Cerrulas s’arrêta et se renversa sur son oreiller ; puis, après quelques instants de repos, il reprit :

– Je n’ai jamais été ce qu’on appelle un homme sensible ; mais, tout comme un autre, j’ai eu de ces heures de faiblesse où le cœur, meurtri par les duretés de la vie, a besoin de sympathie et d’expansion. Or, la vérité est que la vie ne m’était pas douce. Dans un moment d’abattement je trouvai chez une femme aimante des consolations qui me relevèrent. De cette liaison naquit une fille qui, en venant au monde, tua sa mère. On t’a peut-être dit que j’étais une âme dure et égoïste, incapable de tendresse pour un enfant ; cependant je gardai cette enfant près de moi. Les hasards de la fortune me permettaient de faire ce que je voulais ; je pris une nourrice et j’élevai moi-même ma petite fille. Ce fut mon bon temps ; il me rappelait celui où avec ta chemise courte, qui descendait aux cuisses et laissait nues tes jambes potelées, tu essayais tes premiers pas avant qu’on te couchât. Il ne dura pas toujours. La roue tourna. Je dus renvoyer la nourrice dans son pays, faute de pouvoir la payer.

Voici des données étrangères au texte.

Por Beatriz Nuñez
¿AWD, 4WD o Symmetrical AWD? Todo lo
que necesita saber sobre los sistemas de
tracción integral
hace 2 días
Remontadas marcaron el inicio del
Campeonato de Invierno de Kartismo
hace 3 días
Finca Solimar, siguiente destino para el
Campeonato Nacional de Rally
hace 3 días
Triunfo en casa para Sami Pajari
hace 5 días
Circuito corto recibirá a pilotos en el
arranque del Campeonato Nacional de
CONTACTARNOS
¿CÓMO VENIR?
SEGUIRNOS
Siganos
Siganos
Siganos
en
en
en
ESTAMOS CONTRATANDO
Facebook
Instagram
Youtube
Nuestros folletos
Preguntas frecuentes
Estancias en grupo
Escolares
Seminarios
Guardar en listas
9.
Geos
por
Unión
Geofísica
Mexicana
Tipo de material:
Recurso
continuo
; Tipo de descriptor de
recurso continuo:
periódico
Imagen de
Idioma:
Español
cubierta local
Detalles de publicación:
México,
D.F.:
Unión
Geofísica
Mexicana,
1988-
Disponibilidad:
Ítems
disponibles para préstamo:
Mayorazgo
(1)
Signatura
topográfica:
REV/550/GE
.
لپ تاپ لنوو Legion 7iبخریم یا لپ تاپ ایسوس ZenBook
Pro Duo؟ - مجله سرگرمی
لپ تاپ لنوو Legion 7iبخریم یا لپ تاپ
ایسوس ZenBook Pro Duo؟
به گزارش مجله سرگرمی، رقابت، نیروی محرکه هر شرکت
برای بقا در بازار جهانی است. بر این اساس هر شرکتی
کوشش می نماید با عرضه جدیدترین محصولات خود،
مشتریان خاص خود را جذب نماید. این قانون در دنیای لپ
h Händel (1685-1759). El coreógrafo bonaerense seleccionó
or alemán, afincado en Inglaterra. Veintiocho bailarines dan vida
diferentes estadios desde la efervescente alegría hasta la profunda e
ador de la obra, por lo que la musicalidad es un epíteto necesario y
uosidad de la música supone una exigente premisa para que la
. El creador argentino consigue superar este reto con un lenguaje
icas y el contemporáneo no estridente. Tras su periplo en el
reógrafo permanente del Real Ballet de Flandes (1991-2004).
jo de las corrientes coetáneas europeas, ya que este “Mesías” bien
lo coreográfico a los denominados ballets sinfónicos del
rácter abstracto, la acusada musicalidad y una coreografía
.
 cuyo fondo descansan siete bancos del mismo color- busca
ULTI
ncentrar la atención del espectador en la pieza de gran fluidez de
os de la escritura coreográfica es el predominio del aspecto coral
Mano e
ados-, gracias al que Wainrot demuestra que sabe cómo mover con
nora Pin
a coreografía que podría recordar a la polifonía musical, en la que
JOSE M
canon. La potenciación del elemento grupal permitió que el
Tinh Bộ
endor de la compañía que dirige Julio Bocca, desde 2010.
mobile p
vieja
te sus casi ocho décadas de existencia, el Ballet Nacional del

Ma fille a grandi près de moi sans jamais me quitter, unie à ma bonne comme à ma mauvaise fortune, plus souvent à la mauvaise, hélas ! Aujourd’hui Abeille a dix-sept ans, et je te demande ton amitié pour elle : tu la verras quand tu viendras à Paris, et si, comme je le crois, tu acceptes les propositions que je veux te faire, tu auras souvent occasion de te trouver avec elle ; traite-la comme ta sœur ; c’est une bonne et courageuse enfant qui plus d’une fois m’est venue en aide par son travail ; elle donne des leçons de musique. Demain tu voudras bien lui écrire pour moi et la rassurer ; heureusement je lui avais annoncé un voyage d’une quinzaine ; mais, sans lettre depuis mon départ, elle doit me croire mort. Ceci dit, parce qu’il fallait le dire, j’arrive à l’affaire que je veux te proposer. Je te demande seulement auparavant quelques minutes pour me remettre.

Si la confession d’un fils à son père est quelquefois douloureuse, celle d’un père à son fils l’est toujours davantage : d’avance les circonstances atténuantes sont acquises à l’enfant, et d’avance aussi les circonstances aggravantes pèsent sur le père qui n’est presque jamais écouté avec indulgence.